According to Fish, the old institutional construction aesthetic held that buildings, and their interiors, were created to last hundreds of years, making them very difficult to remodel. "We're now building hybrids," he says. "The exteriors, the ceilings, the building envelope, the mechanicals, and the windows are really robust, but inside, they're more changeable. You want to have a building that is easy to remodel and repurpose over time."
The new building, Teresa Adams says, also needs to retain a human scale. "In preplanning meetings, we heard a lot that the human scale doesn't really exist over in your building right now. You also need to take into account the space outside the building. And we need to keep in mind that nursing is an undergraduate as well as a graduate environment."
With a $6 billion budget deficit, the recession is hitting the state hard. The way Fish sees it, however, the economic downturn is actually a good time to build.
"In some ways, it's a counter-cyclical investment the state is making right now in a very deep recession," he says. "Two things are happening. One, we're getting great value for our construction investment because there's so much competition. Two, because there are so many construction workers out of work, and construction companies with not enough jobs to do, the fact that the state still is in the building business is keeping people in jobs."
And so, after basic planning and doing a national search for architectural firms, what else will the school need to do?

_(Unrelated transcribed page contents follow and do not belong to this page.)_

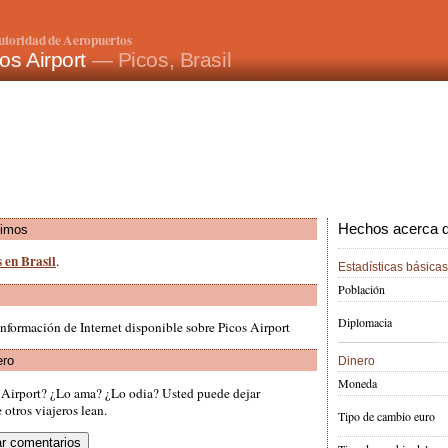
utoridad de Aeropuertos
os Airport
— Picos, Brasil
Hechos acerca de
ximos
 en Brasil
.
Estadísticas básicas
Población
Diplomacia
nformación de Internet disponible sobre Picos Airport
ero
Dinero
Moneda
s Airport? ¿Lo ama? ¿Lo odia? Usted puede dejar
otros viajeros lean.
Tipo de cambio euro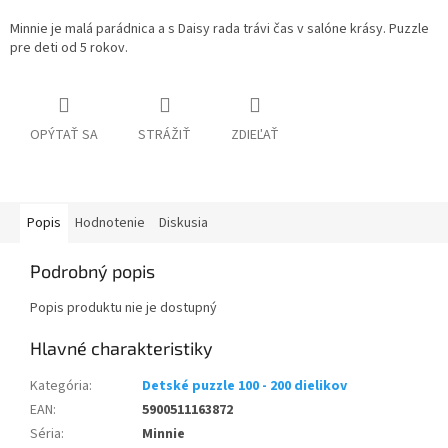
Minnie je malá parádnica a s Daisy rada trávi čas v salóne krásy. Puzzle
pre deti od 5 rokov.
OPÝTAŤ SA
STRÁŽIŤ
ZDIEĽAŤ
Popis
Hodnotenie
Diskusia
Podrobný popis
Popis produktu nie je dostupný
Kategória
:
Detské puzzle 100 - 200 dielikov
EAN
:
5900511163872
Séria
:
Minnie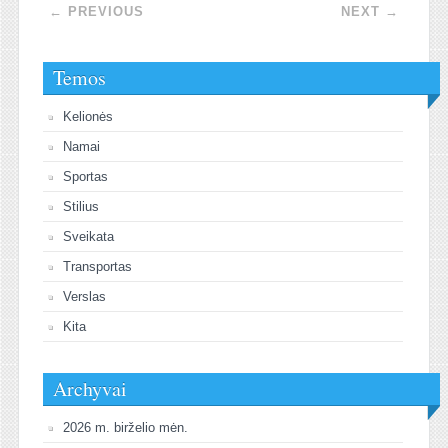
Post navigation
←
PREVIOUS
NEXT
→
Temos
Kelionės
Namai
Sportas
Stilius
Sveikata
Transportas
Verslas
Kita
Archyvai
2026 m. birželio mėn.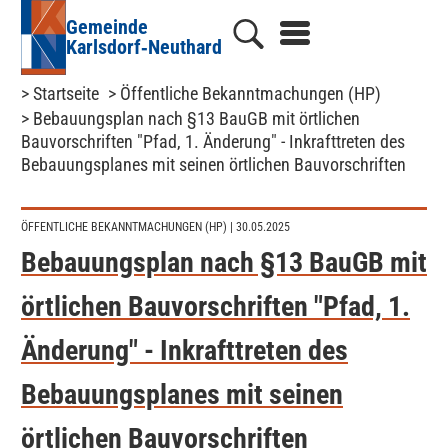
Gemeinde
Karlsdorf‑Neuthard
> Startseite
> Öffentliche Bekanntmachungen (HP)
> Bebauungsplan nach §13 BauGB mit örtlichen
Bauvorschriften "Pfad, 1. Änderung" - Inkrafttreten des
Bebauungsplanes mit seinen örtlichen Bauvorschriften
ÖFFENTLICHE BEKANNTMACHUNGEN (HP)
| 30.05.2025
Bebauungsplan nach §13 BauGB mit
örtlichen Bauvorschriften "Pfad, 1.
Änderung" - Inkrafttreten des
Bebauungsplanes mit seinen
örtlichen Bauvorschriften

"There's a process that the campus uses to prioritize their capital projects," says Adams, "a process that Dean May and the nursing project will be working on in the fall. We'll be making presentations to our campus planning committee, and they will have to priority-rank any project that has a state funding component. We'll send those to UW System, and they will priority-rank for the regents all of the campus projects. You have to keep advocating for your project: it's really important to make a good argument, a strong justification on the campus…and have your initial funds."
Given the school's history in trying to get the new building construction off the ground, it seems unlikely that anyone will take for granted the necessity of making a good argument for the building. Certainly, VanderWoude won't.
"All I can say is that it's about time!" VanderWoude says. "The development, design, and building of this project will take me into my retirement from the university."